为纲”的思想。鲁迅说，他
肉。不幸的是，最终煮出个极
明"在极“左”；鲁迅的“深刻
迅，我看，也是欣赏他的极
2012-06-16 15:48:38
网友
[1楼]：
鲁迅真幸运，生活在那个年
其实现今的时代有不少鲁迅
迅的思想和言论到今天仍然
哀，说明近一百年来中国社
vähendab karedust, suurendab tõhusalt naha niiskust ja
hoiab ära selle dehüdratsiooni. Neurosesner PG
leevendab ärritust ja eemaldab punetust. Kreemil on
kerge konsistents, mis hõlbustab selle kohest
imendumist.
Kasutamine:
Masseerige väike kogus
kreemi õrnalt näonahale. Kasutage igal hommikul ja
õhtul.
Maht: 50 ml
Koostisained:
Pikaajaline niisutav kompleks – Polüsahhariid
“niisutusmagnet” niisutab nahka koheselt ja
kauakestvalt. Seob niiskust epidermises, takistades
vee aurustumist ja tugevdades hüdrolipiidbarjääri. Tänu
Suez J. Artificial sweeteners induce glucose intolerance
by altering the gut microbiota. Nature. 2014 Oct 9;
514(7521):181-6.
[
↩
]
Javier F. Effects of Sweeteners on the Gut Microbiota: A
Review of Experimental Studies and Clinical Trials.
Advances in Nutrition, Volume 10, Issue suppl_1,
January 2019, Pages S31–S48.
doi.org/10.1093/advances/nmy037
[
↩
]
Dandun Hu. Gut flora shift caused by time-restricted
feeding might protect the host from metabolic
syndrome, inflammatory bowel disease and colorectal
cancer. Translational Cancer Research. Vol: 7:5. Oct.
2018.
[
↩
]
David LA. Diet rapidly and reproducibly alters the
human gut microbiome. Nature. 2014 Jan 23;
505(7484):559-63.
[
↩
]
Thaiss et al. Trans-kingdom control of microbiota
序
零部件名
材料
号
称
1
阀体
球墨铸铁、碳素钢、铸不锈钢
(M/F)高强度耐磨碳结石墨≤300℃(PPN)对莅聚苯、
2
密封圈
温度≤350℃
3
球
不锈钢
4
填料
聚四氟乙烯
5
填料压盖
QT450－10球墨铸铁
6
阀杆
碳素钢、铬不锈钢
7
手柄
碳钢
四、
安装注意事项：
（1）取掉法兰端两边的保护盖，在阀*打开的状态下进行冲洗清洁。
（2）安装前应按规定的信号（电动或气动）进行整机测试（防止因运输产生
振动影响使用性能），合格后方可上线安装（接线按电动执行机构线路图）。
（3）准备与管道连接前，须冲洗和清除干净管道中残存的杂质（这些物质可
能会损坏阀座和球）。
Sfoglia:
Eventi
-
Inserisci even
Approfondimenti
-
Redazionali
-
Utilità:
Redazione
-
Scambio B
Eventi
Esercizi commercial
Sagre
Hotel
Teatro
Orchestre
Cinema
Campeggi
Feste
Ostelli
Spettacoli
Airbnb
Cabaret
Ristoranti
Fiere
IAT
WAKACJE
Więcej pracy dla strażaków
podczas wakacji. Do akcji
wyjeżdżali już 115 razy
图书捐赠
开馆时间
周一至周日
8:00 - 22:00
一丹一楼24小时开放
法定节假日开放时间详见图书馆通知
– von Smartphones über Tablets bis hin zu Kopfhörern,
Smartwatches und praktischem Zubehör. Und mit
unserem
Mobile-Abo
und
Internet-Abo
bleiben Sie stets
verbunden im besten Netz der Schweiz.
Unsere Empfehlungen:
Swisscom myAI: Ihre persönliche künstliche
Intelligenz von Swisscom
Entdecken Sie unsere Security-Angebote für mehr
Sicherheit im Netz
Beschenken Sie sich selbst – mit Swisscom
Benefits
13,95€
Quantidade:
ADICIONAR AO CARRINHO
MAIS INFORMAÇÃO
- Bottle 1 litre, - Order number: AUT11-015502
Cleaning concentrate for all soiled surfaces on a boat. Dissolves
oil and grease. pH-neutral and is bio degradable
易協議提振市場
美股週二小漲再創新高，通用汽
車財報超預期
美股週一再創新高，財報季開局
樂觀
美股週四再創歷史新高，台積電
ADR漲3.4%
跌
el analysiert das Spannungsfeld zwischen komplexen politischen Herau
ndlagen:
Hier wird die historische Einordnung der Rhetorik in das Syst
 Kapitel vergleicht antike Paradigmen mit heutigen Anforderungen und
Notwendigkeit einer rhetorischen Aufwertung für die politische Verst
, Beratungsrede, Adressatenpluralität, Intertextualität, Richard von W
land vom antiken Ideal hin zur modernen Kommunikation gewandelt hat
○ ○ ○ ○ ○ ○ ○
* [Task to carry out]:
Among the lines above, tally those containing the string "selle" and give only the result.

* [Solution]:
2